The piece is set out as a day at Silver Lake from Laura Ingalls Wilder’s “Little House on the Prairie” series. Starting with the rustling of the breeze in the grass by the water, and the bird-life waking. There’s lots of call and response ideas–Mary being led around Laura. Laura is asked by her parents to be Mary’s eyes when she goes blind. There are plenty of important, effective percussion parts. The horn line at Figure G is a distant song, sung by the men who work at Silver Lake at the railroad camp. In the book, the reason they move to the lake is because the area is booming and their father gets a job there as a bookkeeper.

At Figure E the main motif comes from the word ‘family’ in braille

At Figure H, the word here is ‘sisters’

THE FOUR SWORDS BY OLIVIA KIEFFER

Premiered 2019.

The Four Swords is a commission from the Mid America Freedom Band, as a result of their Call for Proposals to write the ensemble a new piece for concert band’s 2018–19 season, “Colors.”

The tune for “The Four Swords” goes back to the summer of 1990, when my younger brother and I started writing and illustrating our fantasy book, “The Adventures of Zaropeth and Zorogis”, the story of a warrior and a dwarf with a penchant for eating meat and corn, on their circuitous route to Death Mountain to save their parents from imprisonment by the evil and merciless DEATH=ADDER. Over the course of a year, my brother and I wrote the first book and got a few chapters into the 2nd volume, and then the books disappeared until the summer of 2017, when I found them in a box of my old stuff from childhood. I read them out loud to friends and family and we cried laughing because they were so silly, so I then read them to my niece and nephew, who were the same age as my brother and I when we started writing the books. My niece and nephew promptly decided it was time to continue the books, and so they did, with me and sometimes my mom or my brother as the engravers. The stories just got funnier and weirder and more complex, and then we began Volume 3: “The Tale of the Four Swords”.

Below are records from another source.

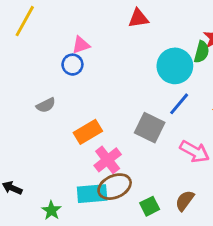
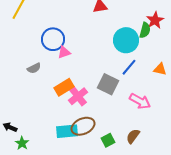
pink triangle: (81, 45) -> (64, 52), moved
blue circle: (72, 65) -> (53, 39), size x1.5
pink cross: (108, 160) -> (78, 96), moved
green star: (51, 210) -> (22, 143), moved

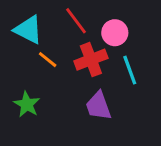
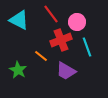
orange line: (48, 60) -> (41, 56), moved
purple trapezoid: (98, 106) -> (66, 71), turned -40

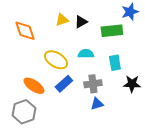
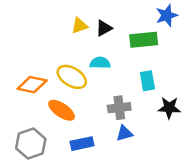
orange diamond: (25, 31) -> (32, 85), moved, turned -60
cyan semicircle: (86, 54) -> (100, 63), moved
blue rectangle: (64, 84) -> (82, 144), moved, turned 30
orange ellipse: (34, 86) -> (62, 110), moved

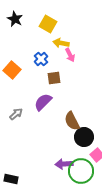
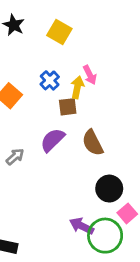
yellow arrow: (61, 43) -> (77, 87), moved, turned 91
brown semicircle: (72, 121) -> (93, 143), moved
purple arrow: (64, 164) -> (82, 226), turned 30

The swords of Vengeness, Hoodlums, Justice, and Chaos are all represented in the music with color and rhythm themes. The low brass are gold and silver, the high woodwinds are yellow and red, the high brass and low woodwinds are blue and green, and the percussion is a bright purple. The colors weave and starkly shift until they all come together at the end as a giant 80-plus piece rainbow! This music is a tribute to the enduring and hilarious adventures of childhood imagination.